The specific steps are as follows:

a. Gold ore pretreatment: Remove impurities such as clay and silt from the surface of the mined gold ore, then crush and screen the ore. Select ore fractions with a particle size of less than 70 mm, mix them with slaked lime at a specified proportion, and stir thoroughly to obtain a mixture, which is then piled up to form an ore heap.

b. Preparation of infiltration agent: Adjust the pH of the solvent to 10-12 to obtain an alkaline solution, and add sodium cyanide to prepare the infiltration agent.

c. Spraying: Spray the infiltration agent onto the ore heap continuously to collect the pregnant solution (gold-bearing leachate).

d. Collection of gold-loaded carbon: Pump the pregnant solution into an adsorption column packed with activated carbon. The gold-bearing complexes in the pregnant solution are adsorbed by the activated carbon, yielding gold-loaded carbon and barren solution with low gold content. The barren solution is recycled and treated before being reused in steps b, c and d.

e. Extraction of elemental gold: The gold-loaded carbon obtained in step d is processed to extract elemental gold.

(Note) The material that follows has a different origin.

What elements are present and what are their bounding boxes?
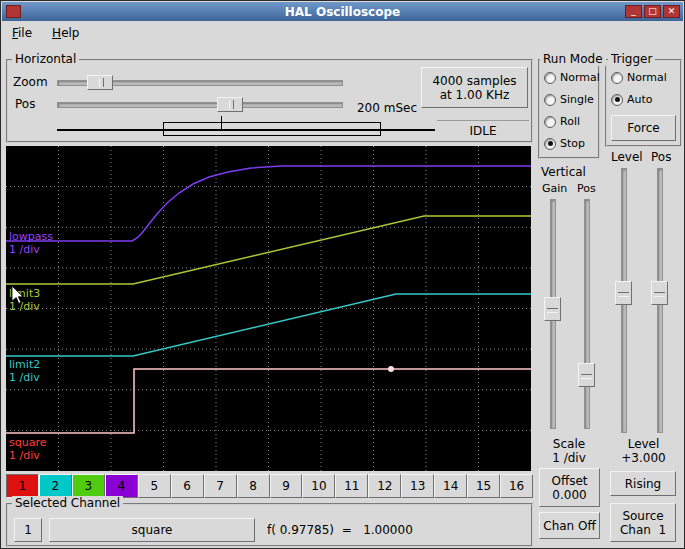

The flotation-acid leaching process for complex low-grade copper oxide ores comprises the following steps:

The raw low-grade copper oxide ore is crushed, ground, and prepared into ore pulp;

Flotation reagents are added to the above ore pulp, and one stage of roughing and one stage of scavenging are conducted to obtain copper oxide concentrate and tailings;

The obtained copper oxide concentrate is prepared into ore pulp, then concentrated sulfuric acid is added for leaching under agitation. Solid-liquid separation is performed afterwards to produce copper-bearing leachate and leaching residue.

This process integrates flotation and acid leaching to treat low-grade copper oxide ores. The low-grade copper oxide ore is subjected to one-stage roughing and one-stage scavenging flotation in the presence of a sulfidizing agent, which realizes the preliminary separation of high acid-consuming silicate and carbonate minerals (including chlorite, dolomite, talc, etc.) from copper sulfide minerals in the ore. Combined with the subsequent acid leaching process, copper leaching can be achieved at a relatively low acid consumption. This process overcomes the defects of existing technologies for copper enrichment from low-grade copper oxide ores, such as complex process flow, high reagent consumption and high production cost.

The beneficiation method for gold ore comprises the following steps: classify gold-bearing minerals to obtain a coarse fraction and a fine fraction; sequentially subject the coarse fraction to sluice rougher separation and shaking table cleaning separation to obtain Concentrate A; process the fine fraction via flotation to obtain Concentrate B, and mix Concentrate A and Concentrate B to produce gold concentrate.

The collector used in the flotation process consists of the following components in parts by mass: 25-35 parts of mercaptobenzothiazole, 5-10 parts of ammonium dibutyl dithiophosphate, 3-5 parts of soluble alkali, 0.3-1 part of fatty alcohol polyoxyethylene ether, and 55-60 parts of solvent.

By adopting the gravity-flotation combined process flow for ore treatment, this method recovers coarse-grained gold through gravity separation, and recovers fine-grained and micro-fine-grained gold through flotation. It effectively addresses the difficulties in beneficiation and recovery of gold with different grain sizes (coarse, fine and micro-fine), realizes highly efficient recovery of gold minerals, and delivers a relatively high gold recovery rate.

producing cathode copper from refractory glutenite copper ore, which falls under the technical field of metallurgy.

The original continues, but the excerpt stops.